Rodolpho Marcos Teóphilo 
(Salvador, 6 de maio de 1853 " Fortaleza, 2 de julho de 1932) 


- Entendo que comparando as ações desses grandes personagens regionais, ajudaria a criar uma consciência daquilo que queremos exaltar ou não. Precisamos ser cuidadosos ao escolher nossos heróis e vilões.
Carlos Eduardo Gomes.

No açude de Coroné Severo: Cariri Cangaço

2 comentários:

Anônimo disse...

Caro amigo Carlos Eduardo,
1. Muitos movimentos sociais brasileiros despertaram grande interesse - Pau de Colher, Caldeirão, Canudos - mas com áreas de ação bastane restritas. Creio que o cangaço atingiu níveis bastante superiores de interesse porque ocorreu em área muitíssimo mais ampla que os demais, envolveu os 3 níves de governo, foi desde sempre objeto da mídia e de pesquisadores estrangeiros - New York Times, Chandler, Hobsbawm - e, felizmente, até hoje desperta as mentes de pesquisadores inteligentes como voce que não permitem a morte do tema.

2. A confusão entre herói e bandido existe e é séria. Há quem defenda que o que qualifica o indivíduo é o ponto de vista de quem sofre a ação. Lampião pilhava um armazém e dava um corte de tecido a alguém? Pronto? Para esse sujeito Lampião era herói. Estuprava uma mulher? Bandido a ser queimado nos mármores do inferno, lógico! Mas será que alguém, em sã consciência, qualificaria de herói um sujeito que estuprava, roubava, castrava, matava, torturava? Umas nicas jogadas aos meninos das vilas não poderia apagar a longa carreira de crimes do capitão. Um jurista poderia responder muito melhor que eu.
Meus parabéns pela clareza de seu curto texto.

William
whitewilliam@estadao.com.br

Anônimo disse...

Concordo com Carlos Eduardo sobre a importância de Rodolfo Teófilo, não só para o Ceará como para todo o país.
Muito metódico, seu trabalho mostrou-se à frente do seu tempo, pois hoje, o SUS-Sistema Único de Saúde adota tecnologia criada por ele.

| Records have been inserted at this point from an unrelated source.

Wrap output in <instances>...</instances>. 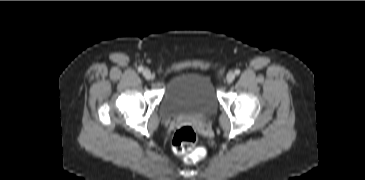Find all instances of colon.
<instances>
[{
	"label": "colon",
	"mask_w": 365,
	"mask_h": 180,
	"mask_svg": "<svg viewBox=\"0 0 365 180\" xmlns=\"http://www.w3.org/2000/svg\"><path fill=\"white\" fill-rule=\"evenodd\" d=\"M197 134L188 125L180 127L173 135L172 146L177 155L188 164H195L205 157V150L196 147Z\"/></svg>",
	"instance_id": "colon-1"
}]
</instances>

Além disso, sem ajuda dos poderes públicos e contando somente com colegas e profissionais recomendados, acabou com a varíola no Ceará antes do movimento de Oswaldo Cruz no Rio de Janeiro.
Sem contar que foi contemporâneo de Lampião e autor de um romance sobre Jesuino Brilhante.

Enfim, Rodolfo Teófilo, Delmiro Gouveia e, incluo Jesuino Brilhante, estes sim, foram grandes heróis.